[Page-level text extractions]
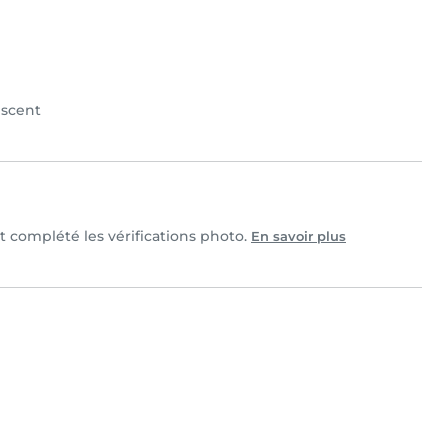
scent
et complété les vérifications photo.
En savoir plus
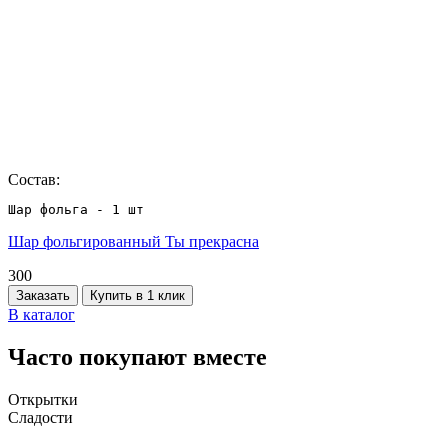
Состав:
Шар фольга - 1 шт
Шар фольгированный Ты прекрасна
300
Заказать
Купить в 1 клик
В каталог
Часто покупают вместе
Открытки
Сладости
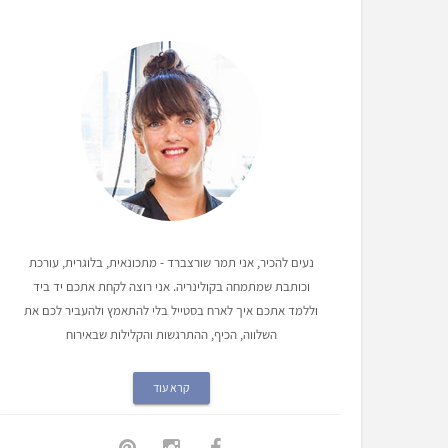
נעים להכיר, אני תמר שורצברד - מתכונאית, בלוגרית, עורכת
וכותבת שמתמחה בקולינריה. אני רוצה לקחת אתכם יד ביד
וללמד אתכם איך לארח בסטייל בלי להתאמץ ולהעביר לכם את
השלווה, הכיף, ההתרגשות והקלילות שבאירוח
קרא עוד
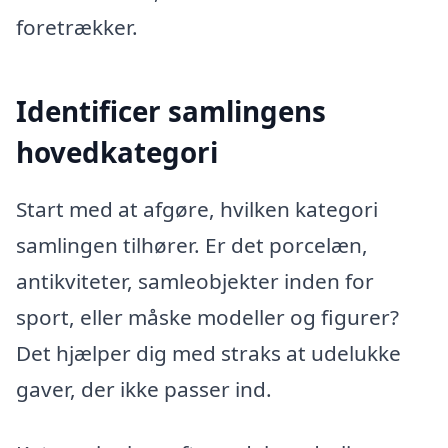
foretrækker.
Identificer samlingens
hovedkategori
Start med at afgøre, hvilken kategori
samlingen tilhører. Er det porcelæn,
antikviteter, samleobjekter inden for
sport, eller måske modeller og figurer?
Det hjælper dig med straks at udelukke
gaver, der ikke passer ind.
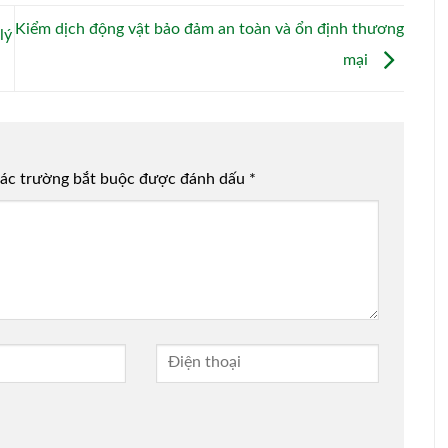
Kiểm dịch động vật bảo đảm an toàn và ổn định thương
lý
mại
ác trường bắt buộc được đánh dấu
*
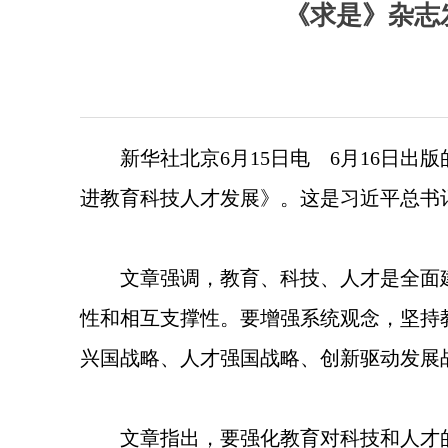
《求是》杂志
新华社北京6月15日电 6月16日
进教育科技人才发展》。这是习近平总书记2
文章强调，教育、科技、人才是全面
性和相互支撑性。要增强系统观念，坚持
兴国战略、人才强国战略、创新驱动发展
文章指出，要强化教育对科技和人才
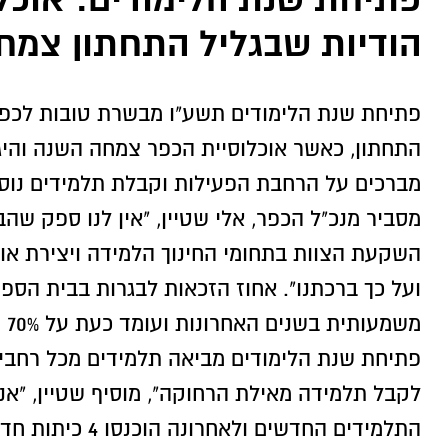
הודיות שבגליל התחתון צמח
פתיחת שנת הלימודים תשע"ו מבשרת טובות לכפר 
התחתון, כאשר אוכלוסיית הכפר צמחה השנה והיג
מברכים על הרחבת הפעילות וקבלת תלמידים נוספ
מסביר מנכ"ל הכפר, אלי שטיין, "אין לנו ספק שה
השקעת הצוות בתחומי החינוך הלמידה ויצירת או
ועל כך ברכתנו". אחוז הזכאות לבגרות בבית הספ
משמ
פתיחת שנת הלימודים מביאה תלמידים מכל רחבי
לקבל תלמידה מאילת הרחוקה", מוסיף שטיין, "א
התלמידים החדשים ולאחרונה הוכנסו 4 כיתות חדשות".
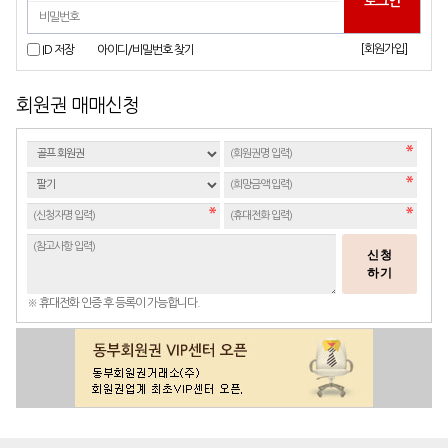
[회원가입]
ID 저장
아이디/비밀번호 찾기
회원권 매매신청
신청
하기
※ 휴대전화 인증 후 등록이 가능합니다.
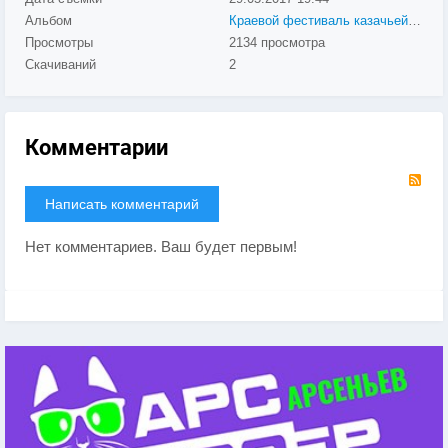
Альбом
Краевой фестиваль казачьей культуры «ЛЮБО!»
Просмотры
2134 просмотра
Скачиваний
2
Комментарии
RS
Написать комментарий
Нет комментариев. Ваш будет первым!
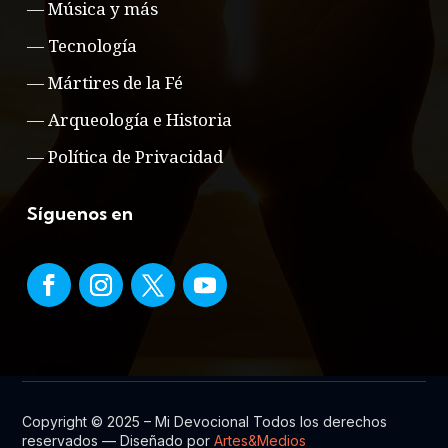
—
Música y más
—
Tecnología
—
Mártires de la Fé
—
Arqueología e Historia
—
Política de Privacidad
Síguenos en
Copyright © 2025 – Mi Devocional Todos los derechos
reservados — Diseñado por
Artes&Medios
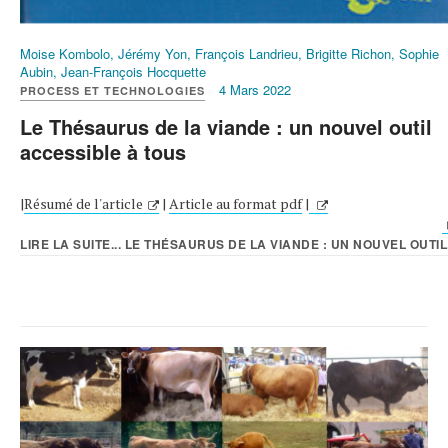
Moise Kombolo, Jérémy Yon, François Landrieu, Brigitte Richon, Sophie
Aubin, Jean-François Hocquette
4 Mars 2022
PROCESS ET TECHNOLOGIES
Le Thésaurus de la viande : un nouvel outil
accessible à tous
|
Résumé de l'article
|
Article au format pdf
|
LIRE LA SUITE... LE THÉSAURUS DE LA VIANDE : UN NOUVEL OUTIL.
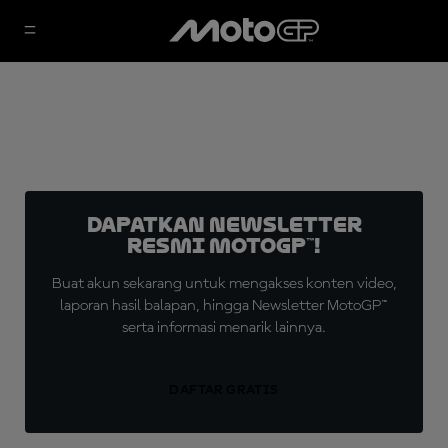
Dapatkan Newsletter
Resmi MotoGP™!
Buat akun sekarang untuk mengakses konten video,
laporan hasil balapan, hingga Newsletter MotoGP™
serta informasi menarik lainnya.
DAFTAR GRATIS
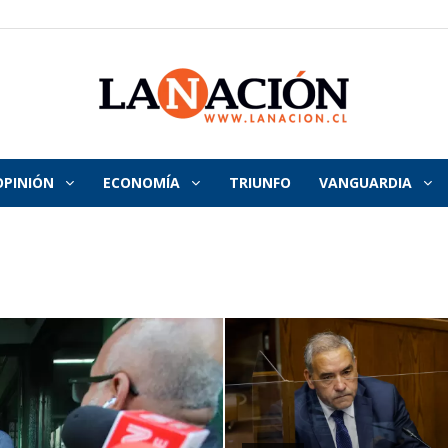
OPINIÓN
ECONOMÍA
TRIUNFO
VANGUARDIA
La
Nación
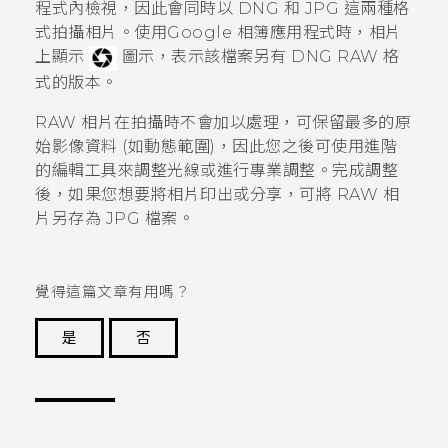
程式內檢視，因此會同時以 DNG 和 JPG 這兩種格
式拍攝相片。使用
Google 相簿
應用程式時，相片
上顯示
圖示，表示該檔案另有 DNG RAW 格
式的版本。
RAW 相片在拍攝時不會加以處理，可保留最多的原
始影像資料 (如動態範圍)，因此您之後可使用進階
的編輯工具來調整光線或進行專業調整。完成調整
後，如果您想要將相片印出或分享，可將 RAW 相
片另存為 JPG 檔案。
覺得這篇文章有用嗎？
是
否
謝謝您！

--- Task to complete ---
Here the job is to print all the data exactly, skipping any image.

--- Task answer ---
scent
et complété les vérifications photo.
En savoir plus
Состав:
Шар фольга - 1 шт
Шар фольгированный Ты прекрасна
300
Заказать
Купить в 1 клик
В каталог
Часто покупают вместе
Открытки
Сладости
נעים להכיר, אני תמר שורצברד - מתכונאית, בלוגרית, עורכת
וכותבת שמתמחה בקולינריה. אני רוצה לקחת אתכם יד ביד
וללמד אתכם איך לארח בסטייל בלי להתאמץ ולהעביר לכם את
השלווה, הכיף, ההתרגשות והקלילות שבאירוח
קרא עוד
foretrækker.
Identificer samlingens
hovedkategori
Start med at afgøre, hvilken kategori
samlingen tilhører. Er det porcelæn,
antikviteter, samleobjekter inden for
sport, eller måske modeller og figurer?
Det hjælper dig med straks at udelukke
gaver, der ikke passer ind.
Kiểm dịch động vật bảo đảm an toàn và ổn định thương
lý
mại
ác trường bắt buộc được đánh dấu
*
《求是》杂志
新华社北京6月15日电 6月16日
进教育科技人才发展》。这是习近平总书记2
文章强调，教育、科技、人才是全面
性和相互支撑性。要增强系统观念，坚持
兴国战略、人才强国战略、创新驱动发展
文章指出，要强化教育对科技和人才
הודיות שבגליל התחתון צמח
פתיחת שנת הלימודים תשע"ו מבשרת טובות לכפר 
התחתון, כאשר אוכלוסיית הכפר צמחה השנה והיג
מברכים על הרחבת הפעילות וקבלת תלמידים נוספ
מסביר מנכ"ל הכפר, אלי שטיין, "אין לנו ספק שה
השקעת הצוות בתחומי החינוך הלמידה ויצירת או
ועל כך ברכתנו". אחוז הזכאות לבגרות בבית הספ
משמ
פתיחת שנת הלימודים מביאה תלמידים מכל רחבי
לקבל תלמידה מאילת הרחוקה", מוסיף שטיין, "א
התלמידים החדשים ולאחרונה הוכנסו 4 כיתות חדשות".
[회원가입]
ID 저장
아이디/비밀번호 찾기
회원권 매매신청
신청
하기
※ 휴대전화 인증 후 등록이 가능합니다.
Альбом
Краевой фестиваль казачьей культуры «ЛЮБО!»
Просмотры
2134 просмотра
Скачиваний
2
Комментарии
RS
Написать комментарий
Нет комментариев. Ваш будет первым!
—
Música y más
—
Tecnología
—
Mártires de la Fé
—
Arqueología e Historia
—
Política de Privacidad
Síguenos en
Copyright © 2025 – Mi Devocional Todos los derechos
reservados — Diseñado por
Artes&Medios
Moise Kombolo, Jérémy Yon, François Landrieu, Brigitte Richon, Sophie
Aubin, Jean-François Hocquette
4 Mars 2022
PROCESS ET TECHNOLOGIES
Le Thésaurus de la viande : un nouvel outil
accessible à tous
|
Résumé de l'article
|
Article au format pdf
|
LIRE LA SUITE... LE THÉSAURUS DE LA VIANDE : UN NOUVEL OUTIL.
Dapatkan Newsletter
Resmi MotoGP™!
Buat akun sekarang untuk mengakses konten video,
laporan hasil balapan, hingga Newsletter MotoGP™
serta informasi menarik lainnya.
DAFTAR GRATIS
OPINIÓN
ECONOMÍA
TRIUNFO
VANGUARDIA
La
Nación
程式內檢視，因此會同時以 DNG 和 JPG 這兩種格
式拍攝相片。使用
Google 相簿
應用程式時，相片
上顯示
圖示，表示該檔案另有 DNG RAW 格
式的版本。
RAW 相片在拍攝時不會加以處理，可保留最多的原
始影像資料 (如動態範圍)，因此您之後可使用進階
的編輯工具來調整光線或進行專業調整。完成調整
後，如果您想要將相片印出或分享，可將 RAW 相
片另存為 JPG 檔案。
覺得這篇文章有用嗎？
是
否
謝謝您！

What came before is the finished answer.